=== WHAT TO DO ===
All lines that hold the string "есть" should be copied. Find them in the listing below.

=== PROVIDED ENTRIES ===
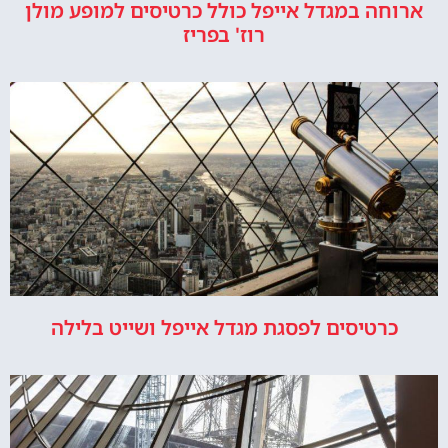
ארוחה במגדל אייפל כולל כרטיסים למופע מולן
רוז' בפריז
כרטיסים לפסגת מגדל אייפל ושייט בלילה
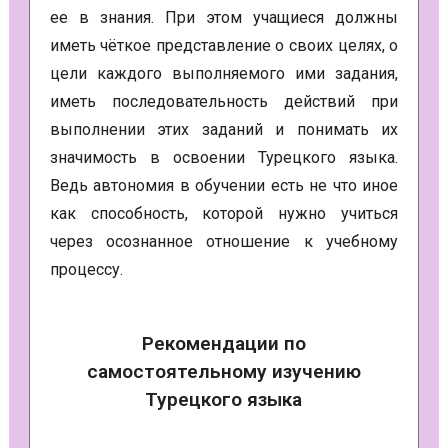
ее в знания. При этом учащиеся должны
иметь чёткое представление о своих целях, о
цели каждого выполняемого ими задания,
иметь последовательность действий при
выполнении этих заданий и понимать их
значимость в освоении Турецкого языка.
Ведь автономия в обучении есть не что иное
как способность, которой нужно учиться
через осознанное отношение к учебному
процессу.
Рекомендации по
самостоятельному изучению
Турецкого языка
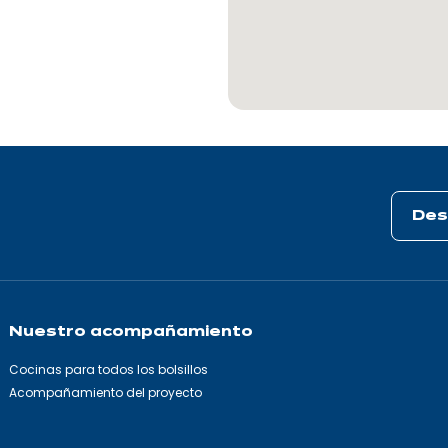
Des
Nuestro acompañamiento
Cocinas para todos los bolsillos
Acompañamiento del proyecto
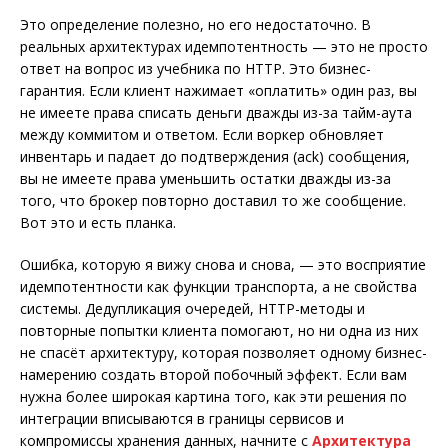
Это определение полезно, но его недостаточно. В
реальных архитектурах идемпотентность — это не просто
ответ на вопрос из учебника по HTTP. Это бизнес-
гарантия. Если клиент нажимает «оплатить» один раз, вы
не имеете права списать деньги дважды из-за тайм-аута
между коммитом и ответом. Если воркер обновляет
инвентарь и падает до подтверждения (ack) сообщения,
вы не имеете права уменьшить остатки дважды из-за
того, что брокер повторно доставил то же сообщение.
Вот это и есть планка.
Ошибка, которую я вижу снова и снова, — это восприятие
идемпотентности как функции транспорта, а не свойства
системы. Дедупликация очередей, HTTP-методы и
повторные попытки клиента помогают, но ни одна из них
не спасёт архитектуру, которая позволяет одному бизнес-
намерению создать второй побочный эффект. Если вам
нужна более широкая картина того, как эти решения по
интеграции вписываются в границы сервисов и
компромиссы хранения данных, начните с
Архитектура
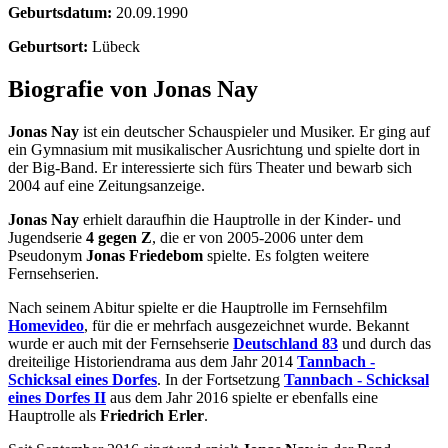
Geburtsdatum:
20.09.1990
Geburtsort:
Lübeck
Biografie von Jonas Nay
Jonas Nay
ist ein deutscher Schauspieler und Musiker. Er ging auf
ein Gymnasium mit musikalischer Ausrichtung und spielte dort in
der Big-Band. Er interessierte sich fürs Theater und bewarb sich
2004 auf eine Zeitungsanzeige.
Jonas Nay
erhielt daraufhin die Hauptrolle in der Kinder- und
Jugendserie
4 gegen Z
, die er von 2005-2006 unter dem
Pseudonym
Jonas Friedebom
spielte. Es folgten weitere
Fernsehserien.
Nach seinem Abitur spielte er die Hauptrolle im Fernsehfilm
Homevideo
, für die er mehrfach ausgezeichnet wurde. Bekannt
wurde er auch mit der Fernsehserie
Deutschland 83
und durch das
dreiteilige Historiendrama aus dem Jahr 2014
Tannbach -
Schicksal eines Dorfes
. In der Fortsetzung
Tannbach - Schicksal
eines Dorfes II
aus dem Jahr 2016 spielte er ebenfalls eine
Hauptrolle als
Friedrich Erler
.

=== RESULT FOR THIS TASK ===
Ведь автономия в обучении есть не что иное
Вот это и есть планка.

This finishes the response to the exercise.